In 1976 we went on summer holiday in London. I was 9 years old. At Portobello Road markets, traders were peddling their wares – junk, second-hand clothes, stuff that might have fallen off a truck or otherwise shadily acquired. When mum made my little sister and I try on some beautiful Spanish dresses in a makeshift change room, I was super shamed that she made me and refused to let her buy the dress for me, even though everyone around me told me how lovely I looked. I did not want ‘lovely’; that was too girly. Lovely does not let you run around and climb trees and get grazed knees and dirt in your face and mud between your toes. Lovely is something your brother does not respect and therefore you don’t either. Of course, my beautiful little sister got herself a fabulous blue and red dress with tiny little flowers that she wore till she outgrew it.

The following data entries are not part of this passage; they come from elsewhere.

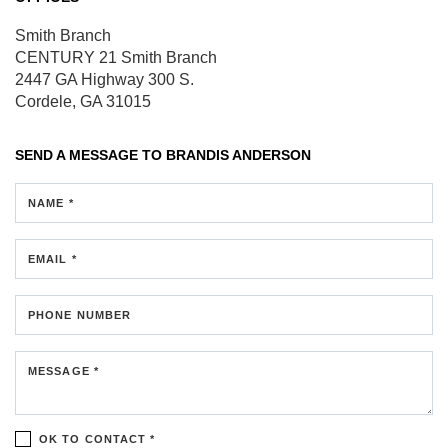
Smith Branch
CENTURY 21 Smith Branch
2447 GA Highway 300 S.
Cordele, GA 31015
SEND A MESSAGE TO
BRANDIS ANDERSON
NAME *
EMAIL *
PHONE NUMBER
MESSAGE *
OK TO CONTACT *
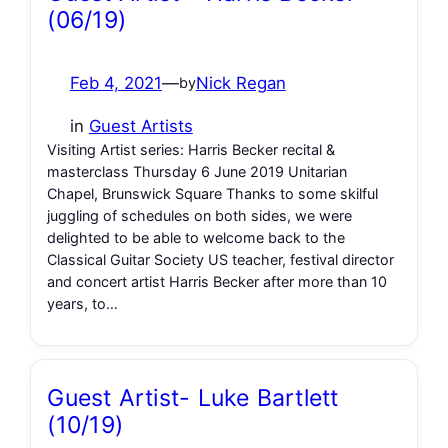
(06/19)
Feb 4, 2021
—
Nick Regan
by
in
Guest Artists
Visiting Artist series: Harris Becker recital &
masterclass Thursday 6 June 2019 Unitarian
Chapel, Brunswick Square Thanks to some skilful
juggling of schedules on both sides, we were
delighted to be able to welcome back to the
Classical Guitar Society US teacher, festival director
and concert artist Harris Becker after more than 10
years, to…
Guest Artist- Luke Bartlett
(10/19)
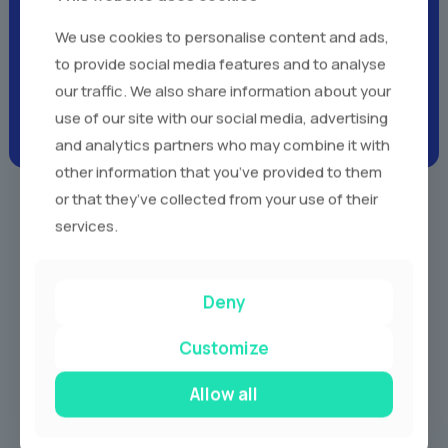
Client Testimonials -
Real
We use cookies to personalise content and ads,
Voices,
Real Experiences
to provide social media features and to analyse
our traffic. We also share information about your
use of our site with our social media, advertising
and analytics partners who may combine it with
other information that you’ve provided to them
or that they’ve collected from your use of their
services.
Our Services
Deny
Customize
Allow all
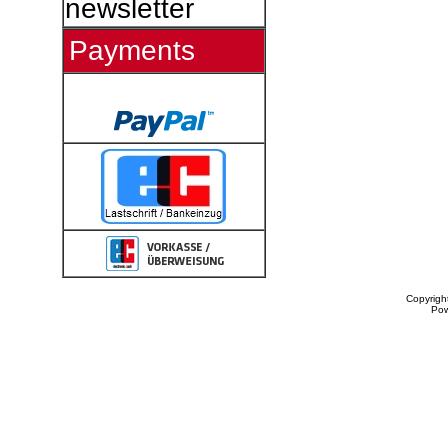
newsletter
Payments
Copyrigh
Po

Even out of my tweens, as a young person, I was never comfortable with dresses, make-up and girlie talk. I mostly wore jeans, unshapely jumpers and sneakers. In 1990, when I first came to Australia, I was entirely shocked to learn that Queensland’s Parliamentary orders were amended to allow women to wear slacks in Parliament. For the first time in 1990! What was this focus on women looking like dolls – hadn’t they heard about women’s liberation in this country?

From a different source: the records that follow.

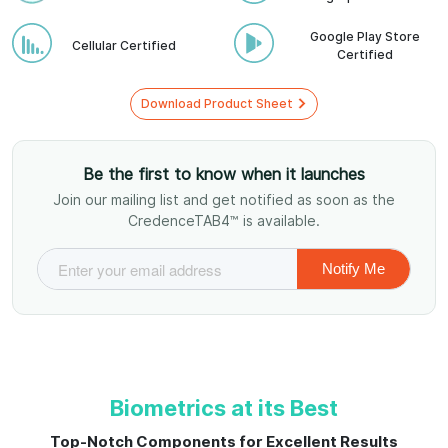
Google Play Store
Cellular Certified
Certified
Download Product Sheet
Be the first to know when it launches
Join our mailing list and get notified as soon as the
CredenceTAB4™ is available.
Biometrics at its Best
Top-Notch Components for Excellent Results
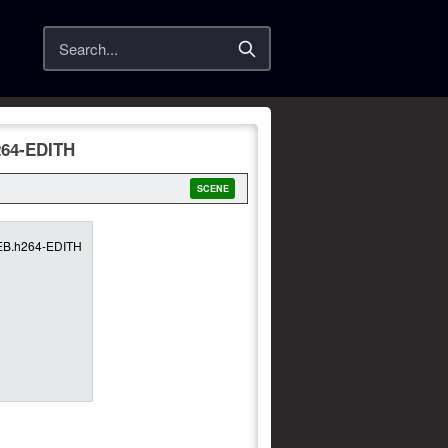
Search
264-EDITH
SCENE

When I migrated and started work the following year, I was so busy fitting in and meet expectations that I bought a few dresses and skirts – and uncomfortable shoes to match – but still preferred to wear pants and suits to work. My favourite shoes were a pair of black Doc Martens. In my spare time, I continued to dress for comfort, rather than style, without any sense of the feminine – in the warm Brisbane climate people’s casual dress style (singlet, shorts and thongs) was in such contrast to the suit and tie style of office work.

In fact, I had turned 40 when I realised that I could wear a dress quite well and that my legs were not as ugly as I had imagined for years, especially in a pair of well-fitting heels. The discovery came about when I took three weeks leave to overcome stress, battle a mild depression and reorient myself in the life in which I suddenly found myself. My boss and very good friend took me on a day of shopping therapy to DFO, a brand outlet near the airport. Here I bought a very beautiful red dress, shoes and makeup. This red dress changed my view of accentuating my feminity. I felt beautiful and attractive – and girly! Even though I was fast to drop the makeup, I have since become an ardent dress and shoe shopper. My best pieces are sourced in my home country, where design is embedded in life and fashion in ways hipster Australians could only dream of.

As I child and young person, I never aspired to being seen as elegant. It would have been almost rude in my eyes if someone had said I was elegant. Yet, I felt so very good about the fact that my yoga teacher noticed and commented. It is true that the self I was as a child is not the self I am as a 47-year-old adult. And isn’t that a good thing?